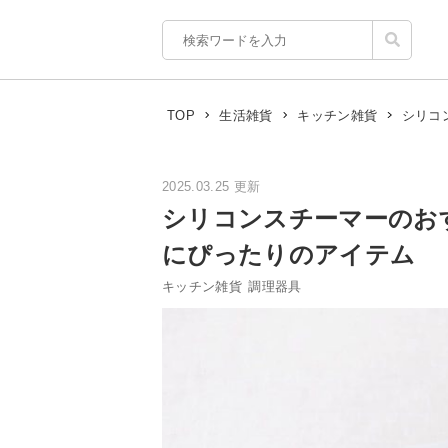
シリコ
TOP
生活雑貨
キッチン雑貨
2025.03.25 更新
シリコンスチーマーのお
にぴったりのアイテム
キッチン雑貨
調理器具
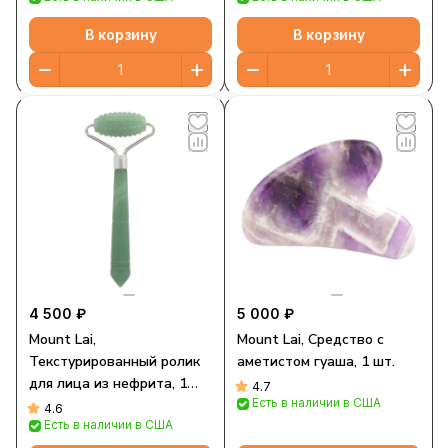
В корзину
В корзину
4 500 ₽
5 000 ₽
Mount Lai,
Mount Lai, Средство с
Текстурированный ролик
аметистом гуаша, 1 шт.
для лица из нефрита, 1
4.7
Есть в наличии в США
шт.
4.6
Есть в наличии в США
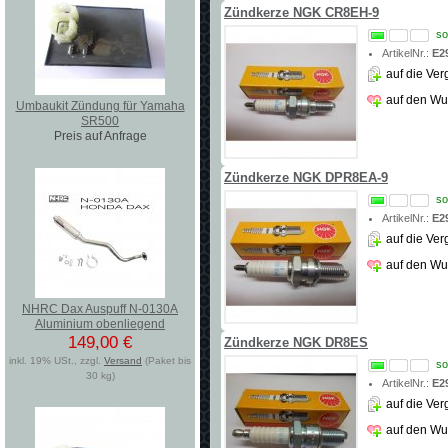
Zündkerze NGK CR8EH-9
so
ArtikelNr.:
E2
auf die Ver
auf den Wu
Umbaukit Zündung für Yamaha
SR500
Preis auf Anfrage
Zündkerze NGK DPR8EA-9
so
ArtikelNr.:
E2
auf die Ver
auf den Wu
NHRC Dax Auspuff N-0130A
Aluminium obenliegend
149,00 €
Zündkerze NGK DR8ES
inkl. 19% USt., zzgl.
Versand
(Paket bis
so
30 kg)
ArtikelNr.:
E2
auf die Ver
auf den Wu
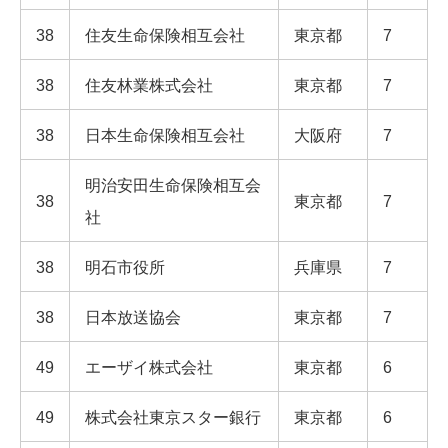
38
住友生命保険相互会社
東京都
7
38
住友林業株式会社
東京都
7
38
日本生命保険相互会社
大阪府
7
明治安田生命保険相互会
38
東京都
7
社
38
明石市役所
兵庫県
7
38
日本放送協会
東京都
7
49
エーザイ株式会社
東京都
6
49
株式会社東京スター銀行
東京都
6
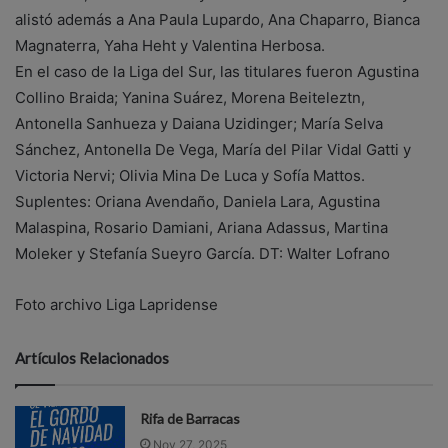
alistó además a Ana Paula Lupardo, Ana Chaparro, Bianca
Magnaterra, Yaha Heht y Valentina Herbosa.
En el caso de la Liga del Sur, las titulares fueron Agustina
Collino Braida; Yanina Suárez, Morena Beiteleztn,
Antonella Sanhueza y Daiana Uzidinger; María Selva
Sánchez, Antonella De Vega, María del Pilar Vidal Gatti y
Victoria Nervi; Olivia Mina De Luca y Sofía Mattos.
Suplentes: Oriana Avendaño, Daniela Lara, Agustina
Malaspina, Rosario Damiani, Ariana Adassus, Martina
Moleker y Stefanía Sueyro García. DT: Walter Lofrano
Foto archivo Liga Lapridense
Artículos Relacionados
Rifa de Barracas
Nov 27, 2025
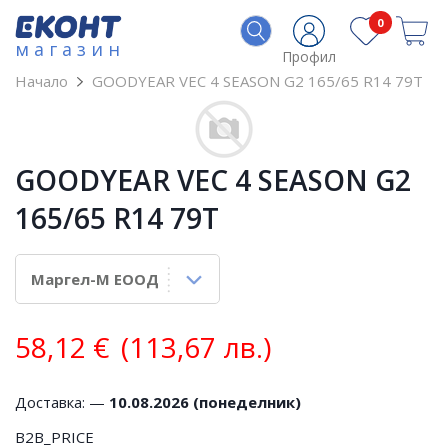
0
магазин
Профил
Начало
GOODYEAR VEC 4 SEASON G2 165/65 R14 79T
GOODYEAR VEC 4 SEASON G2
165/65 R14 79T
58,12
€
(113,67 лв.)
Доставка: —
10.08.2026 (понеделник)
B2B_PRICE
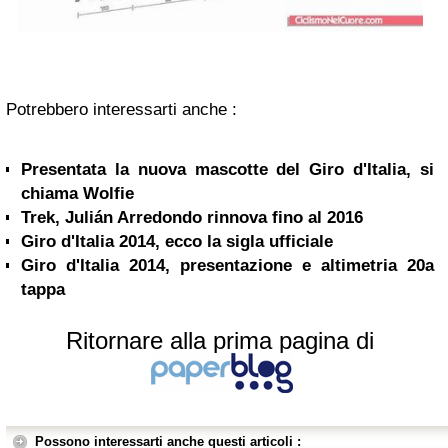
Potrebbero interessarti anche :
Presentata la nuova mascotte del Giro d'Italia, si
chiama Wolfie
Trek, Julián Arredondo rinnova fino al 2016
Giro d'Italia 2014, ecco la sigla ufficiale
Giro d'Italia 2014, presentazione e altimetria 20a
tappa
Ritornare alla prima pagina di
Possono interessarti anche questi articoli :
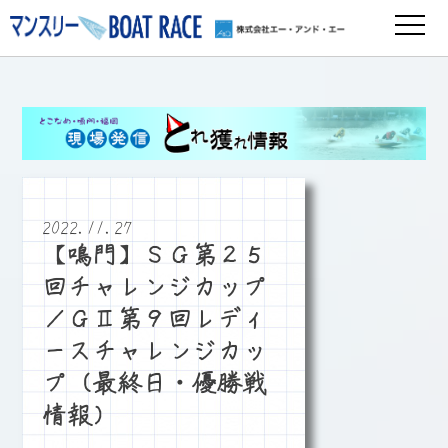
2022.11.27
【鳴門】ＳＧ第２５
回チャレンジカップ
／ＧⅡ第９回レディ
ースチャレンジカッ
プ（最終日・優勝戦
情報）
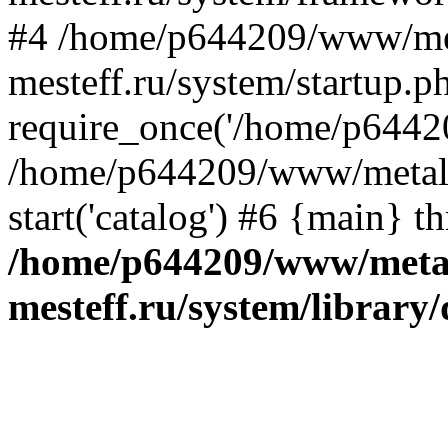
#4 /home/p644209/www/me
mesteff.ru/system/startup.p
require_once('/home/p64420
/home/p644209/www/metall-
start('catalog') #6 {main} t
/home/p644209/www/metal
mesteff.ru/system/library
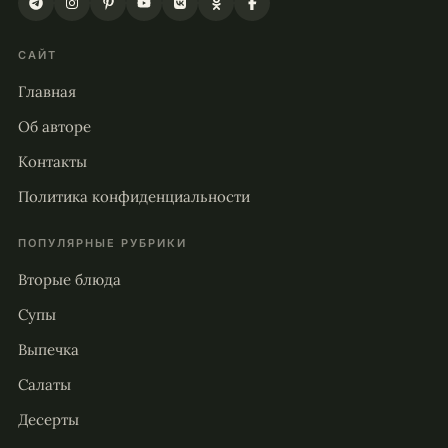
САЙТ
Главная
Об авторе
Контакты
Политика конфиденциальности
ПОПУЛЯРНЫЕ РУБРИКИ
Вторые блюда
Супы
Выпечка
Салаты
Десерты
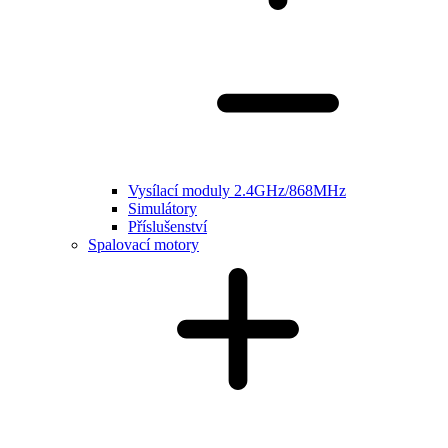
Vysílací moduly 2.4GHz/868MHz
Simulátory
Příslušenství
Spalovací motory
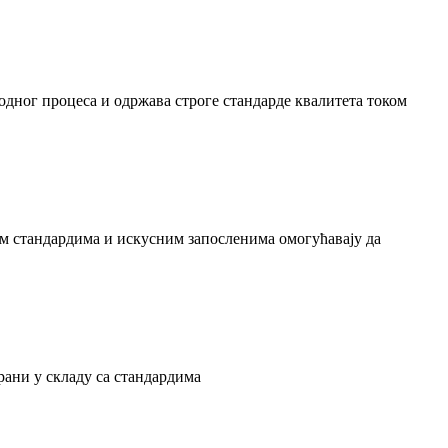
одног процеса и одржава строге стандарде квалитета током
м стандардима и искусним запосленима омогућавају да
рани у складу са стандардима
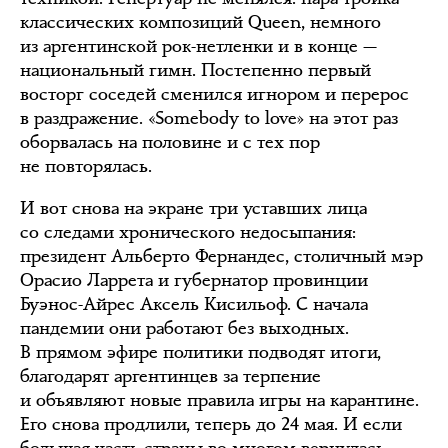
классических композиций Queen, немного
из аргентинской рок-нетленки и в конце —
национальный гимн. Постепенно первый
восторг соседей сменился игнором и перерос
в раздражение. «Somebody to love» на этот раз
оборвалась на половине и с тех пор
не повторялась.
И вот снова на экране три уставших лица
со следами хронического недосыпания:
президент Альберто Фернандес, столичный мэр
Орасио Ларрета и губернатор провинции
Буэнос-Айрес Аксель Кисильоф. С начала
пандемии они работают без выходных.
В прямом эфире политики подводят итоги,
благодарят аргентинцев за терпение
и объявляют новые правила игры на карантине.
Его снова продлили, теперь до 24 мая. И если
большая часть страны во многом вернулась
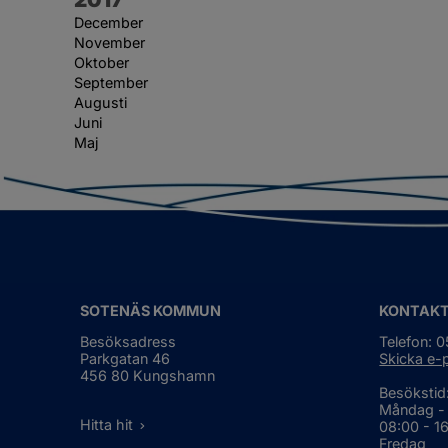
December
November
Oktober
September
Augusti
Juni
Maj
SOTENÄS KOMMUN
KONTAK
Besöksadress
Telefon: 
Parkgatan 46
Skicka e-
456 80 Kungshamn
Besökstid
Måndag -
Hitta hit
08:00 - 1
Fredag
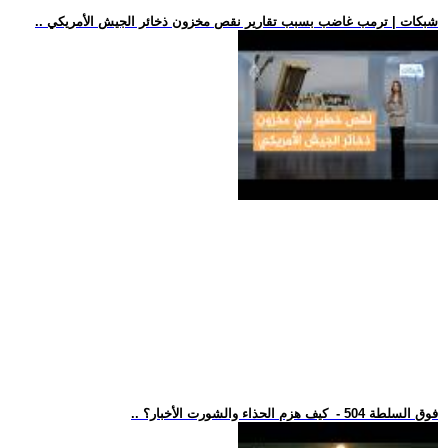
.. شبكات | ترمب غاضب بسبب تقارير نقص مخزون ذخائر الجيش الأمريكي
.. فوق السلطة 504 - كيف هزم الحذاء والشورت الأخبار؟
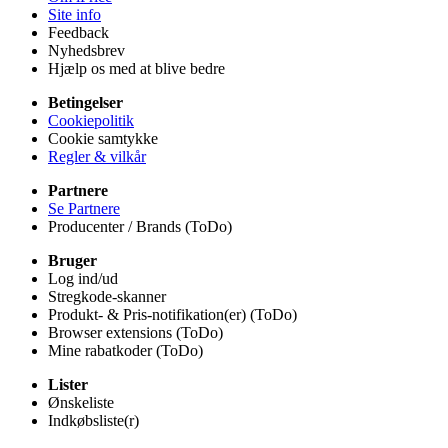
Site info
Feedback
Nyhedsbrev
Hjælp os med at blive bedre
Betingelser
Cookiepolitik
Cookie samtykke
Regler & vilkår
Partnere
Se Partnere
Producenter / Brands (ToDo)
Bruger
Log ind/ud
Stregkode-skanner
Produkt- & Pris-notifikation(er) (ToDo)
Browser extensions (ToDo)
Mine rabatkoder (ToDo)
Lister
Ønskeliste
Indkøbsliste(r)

◇ ◇ ◇ ◇ ◇

> [Exercise aim]:
Collect every line above that contains the word "mesteff".

> [Result of this task]:
mesteff.ru/system/startup.p
mesteff.ru/system/library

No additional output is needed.